Add an LLVM IR library for more builtin functions (#715)
* The IR library is generated from libclc (see README.md for
instructions to rebuild it)
* it is included as a header in the compiler and linked with the
source
* Added the LICENSE text to LICENSE due to the addition of LLVM IR
library
* Added a new compiler option `-cl-native-math` for the fasted math
implementations
* no precision guarantees
* Causes a new pass to strip some of the library functions when a
lower precision, faster alternative is available (e.g. for fma)

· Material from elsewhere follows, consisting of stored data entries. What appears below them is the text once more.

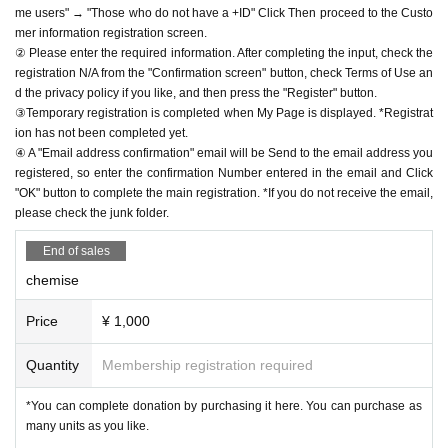
me users" → "Those who do not have a +ID" Click Then proceed to the Custo
mer information registration screen.
② Please enter the required information. After completing the input, check the
registration N/A from the "Confirmation screen" button, check Terms of Use an
d the privacy policy if you like, and then press the "Register" button.
③Temporary registration is completed when My Page is displayed. *Registrat
ion has not been completed yet.
④ A "Email address confirmation" email will be Send to the email address you
registered, so enter the confirmation Number entered in the email and Click
"OK" button to complete the main registration. *If you do not receive the email,
please check the junk folder.
End of sales
chemise
Price
¥ 1,000
Quantity
Membership registration required
*You can complete donation by purchasing it here. You can purchase as
many units as you like.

* this option implies `-cl-fast-relaxed-math`
* Updated docs and readme
* Updated LLVM
* Updated tests
diff --git a/lib/Compiler.cpp b/lib/Compiler.cpp
index 3af1044..592b6f9 100644
--- a/lib/Compiler.cpp
+++ b/lib/Compiler.cpp
@@ -19,12 +19,15 @@
#include "clang/Frontend/FrontendPluginRegistry.h"
#include "clang/Frontend/TextDiagnosticPrinter.h"
#include "clang/Lex/PreprocessorOptions.h"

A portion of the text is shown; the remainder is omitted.